--- START ---

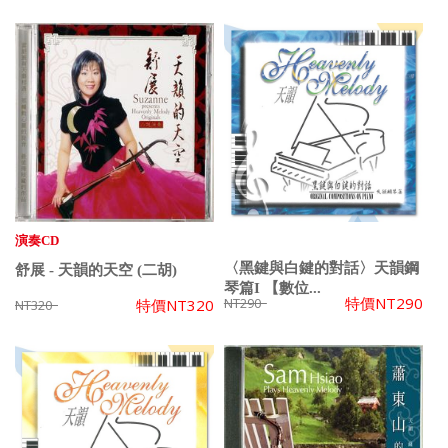
演奏CD
〈黑鍵與白鍵的對話〉天韻鋼
舒展 - 天韻的天空 (二胡)
琴篇I 【數位...
特價
NT290
NT290
特價
NT320
NT320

--- END ---

— About this task —
Without including any pictures, reproduce the data exactly.

— Result of the task —
演奏CD
〈黑鍵與白鍵的對話〉天韻鋼
舒展 - 天韻的天空 (二胡)
琴篇I 【數位...
特價
NT290
NT290
特價
NT320
NT320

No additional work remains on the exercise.